United States admiral (1887–1973)

Vice Admiral Morton Lyndholm Deyo (1 July 1887 – 10 November 1973) was an officer in the United States Navy, who was a naval gunfire support task force commander of World War II.

Born on 1 July 1887 in Poughkeepsie, New York, he graduated from the United States Naval Academy in 1911, and served over a career of 38 years. His classmates at the Naval Academy included Harry W. Hill, Frank J. Lowry, George D. Murray, John W. Reeves, and Frederick L. Riefkohl. His highest Navy rank in active service was rear admiral, attaining vice admiral at retirement. He was awarded three medals of personal honor, the Distinguished Service Medal (Navy), and the Legion of Merit with Gold Star.

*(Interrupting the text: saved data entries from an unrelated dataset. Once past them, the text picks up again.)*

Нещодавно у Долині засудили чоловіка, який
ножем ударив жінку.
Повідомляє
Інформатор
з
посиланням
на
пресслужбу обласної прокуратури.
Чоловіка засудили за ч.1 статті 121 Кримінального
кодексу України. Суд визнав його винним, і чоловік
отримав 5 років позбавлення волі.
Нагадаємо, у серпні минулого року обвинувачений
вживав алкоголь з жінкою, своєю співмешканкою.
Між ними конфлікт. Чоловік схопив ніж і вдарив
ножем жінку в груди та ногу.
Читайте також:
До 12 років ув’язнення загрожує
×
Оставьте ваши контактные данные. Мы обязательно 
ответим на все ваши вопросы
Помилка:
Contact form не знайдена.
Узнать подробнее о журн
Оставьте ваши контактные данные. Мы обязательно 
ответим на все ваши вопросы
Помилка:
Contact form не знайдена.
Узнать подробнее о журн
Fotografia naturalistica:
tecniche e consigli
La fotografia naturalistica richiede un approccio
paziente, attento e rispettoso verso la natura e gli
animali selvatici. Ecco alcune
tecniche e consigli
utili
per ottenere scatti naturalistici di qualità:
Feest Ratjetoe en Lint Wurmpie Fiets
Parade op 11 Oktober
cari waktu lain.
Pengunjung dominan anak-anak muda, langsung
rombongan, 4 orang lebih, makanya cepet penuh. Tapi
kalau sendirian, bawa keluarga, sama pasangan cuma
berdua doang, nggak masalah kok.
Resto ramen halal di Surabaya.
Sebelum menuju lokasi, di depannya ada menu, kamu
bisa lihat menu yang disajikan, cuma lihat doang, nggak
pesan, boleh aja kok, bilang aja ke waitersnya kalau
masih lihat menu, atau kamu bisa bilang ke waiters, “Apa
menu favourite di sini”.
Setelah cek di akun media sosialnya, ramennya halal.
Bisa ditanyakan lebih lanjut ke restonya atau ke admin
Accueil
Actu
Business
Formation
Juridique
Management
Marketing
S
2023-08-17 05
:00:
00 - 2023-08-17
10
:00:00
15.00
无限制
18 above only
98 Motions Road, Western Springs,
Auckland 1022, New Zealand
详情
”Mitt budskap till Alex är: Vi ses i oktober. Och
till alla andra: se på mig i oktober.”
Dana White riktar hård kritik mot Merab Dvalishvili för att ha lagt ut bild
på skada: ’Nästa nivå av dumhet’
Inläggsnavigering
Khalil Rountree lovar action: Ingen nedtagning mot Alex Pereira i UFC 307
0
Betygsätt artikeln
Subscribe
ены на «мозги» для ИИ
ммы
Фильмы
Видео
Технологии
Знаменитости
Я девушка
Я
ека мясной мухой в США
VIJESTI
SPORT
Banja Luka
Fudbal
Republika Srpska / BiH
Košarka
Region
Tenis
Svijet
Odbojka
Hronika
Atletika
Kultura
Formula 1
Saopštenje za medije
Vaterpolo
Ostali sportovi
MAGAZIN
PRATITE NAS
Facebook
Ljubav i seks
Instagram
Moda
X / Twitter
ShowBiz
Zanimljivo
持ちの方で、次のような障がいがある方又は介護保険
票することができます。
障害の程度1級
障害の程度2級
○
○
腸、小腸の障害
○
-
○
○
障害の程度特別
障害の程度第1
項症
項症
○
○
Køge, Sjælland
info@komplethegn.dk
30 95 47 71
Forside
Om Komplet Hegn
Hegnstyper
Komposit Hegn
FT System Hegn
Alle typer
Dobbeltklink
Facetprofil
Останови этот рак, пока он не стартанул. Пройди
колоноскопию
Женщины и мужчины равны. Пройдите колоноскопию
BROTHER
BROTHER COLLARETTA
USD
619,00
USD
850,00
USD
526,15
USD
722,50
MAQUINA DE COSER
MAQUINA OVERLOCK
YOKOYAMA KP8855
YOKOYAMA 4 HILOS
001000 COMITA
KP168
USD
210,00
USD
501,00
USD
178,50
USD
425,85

Deyo served in both the Atlantic and Pacific Fleets. In the Atlantic, he commanded the destroyers which provided the first American escort assistance to allied convoys to England just prior to the Japanese attack on Pearl Harbor. He later commanded naval gunfire support at Utah Beach in the Normandy invasion, Task Force 129 at the bombardment of Cherbourg, as well as during the invasion of Southern France.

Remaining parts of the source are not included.